Please restate each entry that appears below word for word, without its pictures.

*** Study material ***

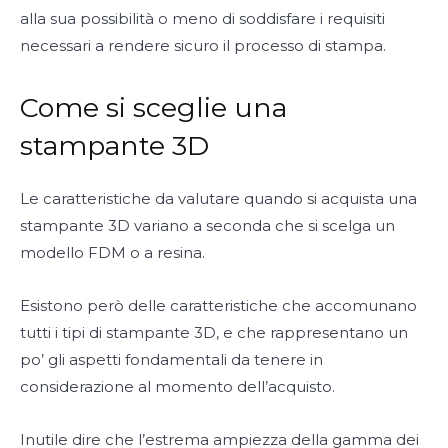
alla sua possibilità o meno di soddisfare i requisiti
necessari a rendere sicuro il processo di stampa.
Come si sceglie una
stampante 3D
Le caratteristiche da valutare quando si acquista una
stampante 3D variano a seconda che si scelga un
modello FDM o a resina.
Esistono però delle caratteristiche che accomunano
tutti i tipi di stampante 3D, e che rappresentano un
po’ gli aspetti fondamentali da tenere in
considerazione al momento dell’acquisto.
Inutile dire che l’estrema ampiezza della gamma dei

*** End of Study material ***

* [Output for this exercise]
alla sua possibilità o meno di soddisfare i requisiti
necessari a rendere sicuro il processo di stampa.
Come si sceglie una
stampante 3D
Le caratteristiche da valutare quando si acquista una
stampante 3D variano a seconda che si scelga un
modello FDM o a resina.
Esistono però delle caratteristiche che accomunano
tutti i tipi di stampante 3D, e che rappresentano un
po’ gli aspetti fondamentali da tenere in
considerazione al momento dell’acquisto.
Inutile dire che l’estrema ampiezza della gamma dei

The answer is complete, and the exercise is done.